Stored data entries
┌──

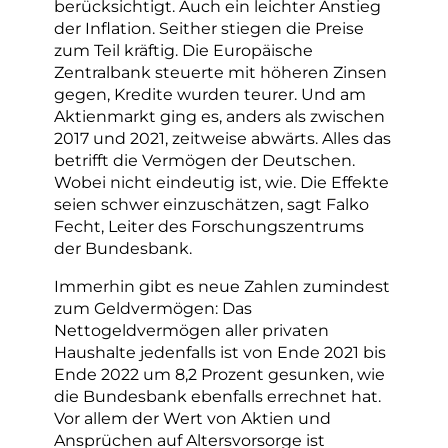
berücksichtigt. Auch ein leichter Anstieg
der Inflation. Seither stiegen die Preise
zum Teil kräftig. Die Europäische
Zentralbank steuerte mit höheren Zinsen
gegen, Kredite wurden teurer. Und am
Aktienmarkt ging es, anders als zwischen
2017 und 2021, zeitweise abwärts. Alles das
betrifft die Vermögen der Deutschen.
Wobei nicht eindeutig ist, wie. Die Effekte
seien schwer einzuschätzen, sagt Falko
Fecht, Leiter des Forschungszentrums
der Bundesbank.
Immerhin gibt es neue Zahlen zumindest
zum Geldvermögen: Das
Nettogeldvermögen aller privaten
Haushalte jedenfalls ist von Ende 2021 bis
Ende 2022 um 8,2 Prozent gesunken, wie
die Bundesbank ebenfalls errechnet hat.
Vor allem der Wert von Aktien und
Ansprüchen auf Altersvorsorge ist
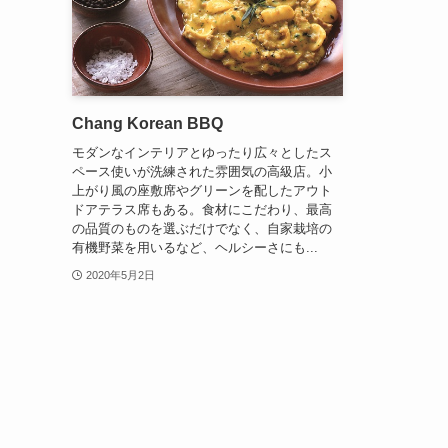
Chang Korean BBQ
モダンなインテリアとゆったり広々としたス
ペース使いが洗練された雰囲気の高級店。小
上がり風の座敷席やグリーンを配したアウト
ドアテラス席もある。食材にこだわり、最高
の品質のものを選ぶだけでなく、自家栽培の
有機野菜を用いるなど、ヘルシーさにも...
2020年5月2日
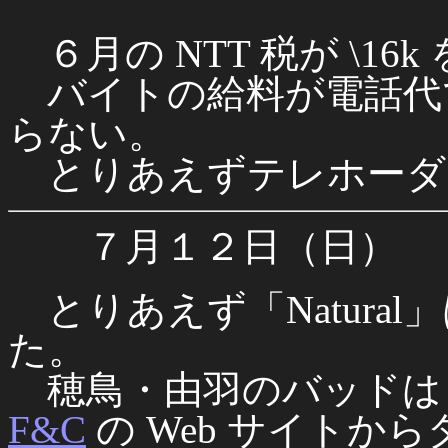
６月の NTT 税が \16
バイトの給料が電話代
らない。
とりあえずテレホーダ
７月１２日（日）
とりあえず「Natural」は
た。
穂鳥・由羽のバッドは
F&C
の Web サイトか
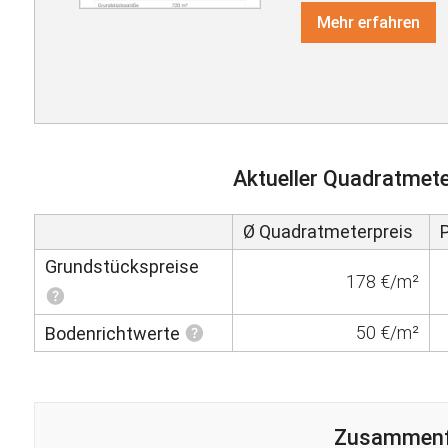
Mehr erfahren
Aktueller Quadratmete
Ø Quadratmeterpreis
Grundstückspreise
178 €/m²
50 €/m²
Bodenrichtwerte
Zusammen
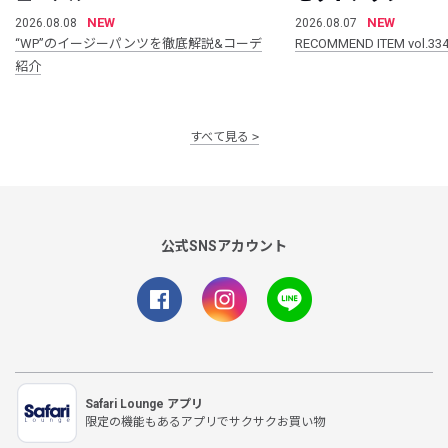
NEW
NEW
2026.08.08
2026.08.07
“WP”のイージーパンツを徹底解説&コーデ
RECOMMEND ITEM vol.33
紹介
すべて見る
公式SNSアカウント
Safari Lounge アプリ
限定の機能もあるアプリでサクサクお買い物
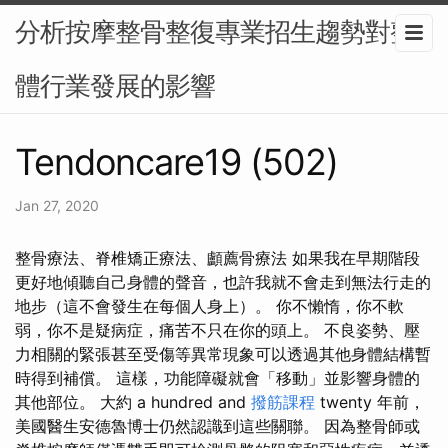
分析按摩整骨整復專業招生趨勢對整
體行業發展的影響
Tendoncare19 (502)
Jan 27, 2020
整骨療法、脊椎矯正療法、顱薦骨療法 如果我在早期階段
更好地傾聽自己身體的聲音，也許我就不會走到無法行走的
地步（這不會發生在每個人身上）。 你不懶惰，你不軟
弱，你不是疑病症，痛苦不只在你的頭上。 不良姿勢、壓
力相關的緊張甚至受傷等異常現象可以透過其他身體結構暫
時得到補償。 這樣，功能障礙就會「移動」並影響身體的
其他部位。 大約 a hundred and
撥筋課程
twenty 年前，
美國醫生安德魯博士仍然認識到這些關聯。 因為整骨師或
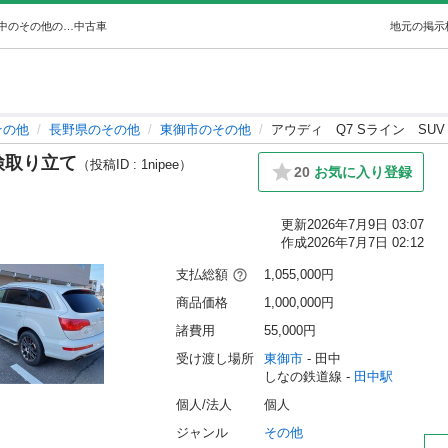
アウディQ7 SラインSUV 車検取り立て (おーちゃん) 田中のその他の中古車｜ジモティー
中古車
地元の掲示
その他
長野県のその他
東御市のその他
アウディ Q7 Sライン SU
車検取り立て
（投稿ID : 1nipee）
20
お気に入り登録
更新
2026年7月9日 03:07
作成
2026年7月7日 02:12
支払総額
1,055,000円
商品価格
1,000,000円
諸費用
55,000円
受け渡し場所
東御市
 - 田中
しなの鉄道線 - 
田中駅
個人/法人
個人
ジャンル
その他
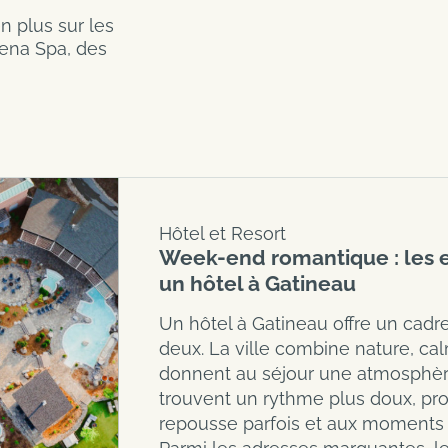
 plus sur les
ōena Spa, des
Hôtel et Resort
Week-end romantique : les e
un hôtel à Gatineau
Un hôtel à Gatineau offre un cadr
deux. La ville combine nature, cal
donnent au séjour une atmosphère
trouvent un rythme plus doux, pr
repousse parfois et aux moments 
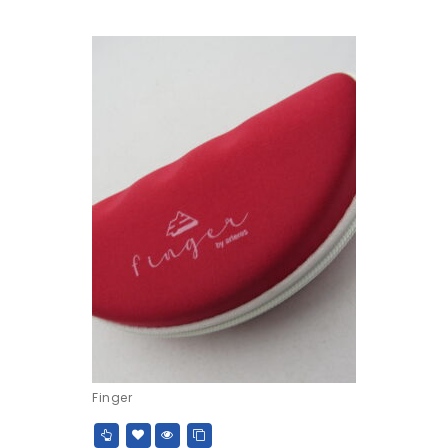
Finger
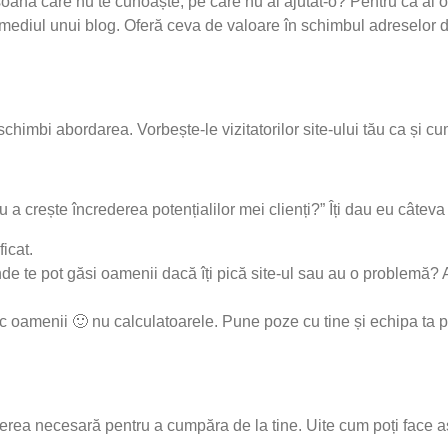
rsoană care nu te cunoaște, pe care nu ai ajutat-o? Pentru că ai 
termediul unui blog. Oferă ceva de valoare în schimbul adreselor d
schimbi abordarea. Vorbește-le vizitatorilor site-ului tău ca și cu
a crește încrederea potențialilor mei clienți?” Îți dau eu câteva 
ficat.
nde te pot găsi oamenii dacă îți pică site-ul sau au o problemă? 
ac oamenii 🙂 nu calculatoarele. Pune poze cu tine și echipa ta 
erea necesară pentru a cumpăra de la tine. Uite cum poți face a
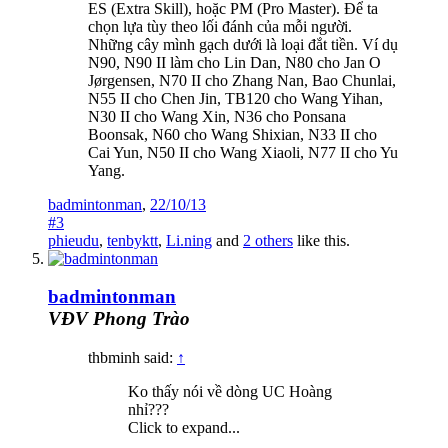
ES (Extra Skill), hoặc PM (Pro Master). Để ta
chọn lựa tùy theo lối đánh của mỗi người.
Những cây mình gạch dưới là loại đắt tiền. Ví dụ
N90, N90 II làm cho Lin Dan, N80 cho Jan O
Jørgensen, N70 II cho Zhang Nan, Bao Chunlai,
N55 II cho Chen Jin, TB120 cho Wang Yihan,
N30 II cho Wang Xin, N36 cho Ponsana
Boonsak, N60 cho Wang Shixian, N33 II cho
Cai Yun, N50 II cho Wang Xiaoli, N77 II cho Yu
Yang.
badmintonman
,
22/10/13
#3
phieudu
,
tenbyktt
,
Li.ning
and
2 others
like this.
badmintonman
VĐV Phong Trào
thbminh said:
↑
Ko thấy nói về dòng UC Hoàng
nhỉ???
Click to expand...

└──

▶ Try it
Skip the pictures. Restate exactly the lines from the start of the entries through the line containing "更好地傾聽自己身體的聲音，也許我就不會走到無法行走的", both ends included.

▶ Answer to the exercise
berücksichtigt. Auch ein leichter Anstieg
der Inflation. Seither stiegen die Preise
zum Teil kräftig. Die Europäische
Zentralbank steuerte mit höheren Zinsen
gegen, Kredite wurden teurer. Und am
Aktienmarkt ging es, anders als zwischen
2017 und 2021, zeitweise abwärts. Alles das
betrifft die Vermögen der Deutschen.
Wobei nicht eindeutig ist, wie. Die Effekte
seien schwer einzuschätzen, sagt Falko
Fecht, Leiter des Forschungszentrums
der Bundesbank.
Immerhin gibt es neue Zahlen zumindest
zum Geldvermögen: Das
Nettogeldvermögen aller privaten
Haushalte jedenfalls ist von Ende 2021 bis
Ende 2022 um 8,2 Prozent gesunken, wie
die Bundesbank ebenfalls errechnet hat.
Vor allem der Wert von Aktien und
Ansprüchen auf Altersvorsorge ist
Chang Korean BBQ
モダンなインテリアとゆったり広々としたス
ペース使いが洗練された雰囲気の高級店。小
上がり風の座敷席やグリーンを配したアウト
ドアテラス席もある。食材にこだわり、最高
の品質のものを選ぶだけでなく、自家栽培の
有機野菜を用いるなど、ヘルシーさにも...
2020年5月2日
６月の NTT 税が \16
バイトの給料が電話代
らない。
とりあえずテレホーダ
７月１２日（日）
とりあえず「Natural」は
た。
穂鳥・由羽のバッドは
F&C
の Web サイトか
Mehr erfahren
Aktueller Quadratmete
Ø Quadratmeterpreis
Grundstückspreise
178 €/m²
50 €/m²
Bodenrichtwerte
Zusammen
NEW
NEW
2026.08.08
2026.08.07
“WP”のイージーパンツを徹底解説&コーデ
RECOMMEND ITEM vol.33
紹介
すべて見る
公式SNSアカウント
Safari Lounge アプリ
限定の機能もあるアプリでサクサクお買い物
分析按摩整骨整復專業招生趨勢對整
體行業發展的影響
Tendoncare19 (502)
Jan 27, 2020
整骨療法、脊椎矯正療法、顱薦骨療法 如果我在早期階段
更好地傾聽自己身體的聲音，也許我就不會走到無法行走的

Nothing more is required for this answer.